* TASK TO CARRY OUT: Pictures must be dropped from the copy of the entries below; all else is returned exactly.

* INPUT FOR THIS TASK:
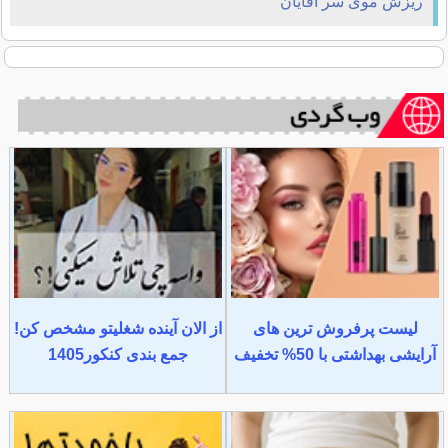
ریزش موی سر آقایان
لیست پرفروش ترین های
از الان آینده شغلیتو مشخص کن!
آرایشی بهداشتی با 50% تخفیف
جمع بندی کنکور1405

* RESPONSE:
ریزش موی سر آقایان
لیست پرفروش ترین های
از الان آینده شغلیتو مشخص کن!
آرایشی بهداشتی با 50% تخفیف
جمع بندی کنکور1405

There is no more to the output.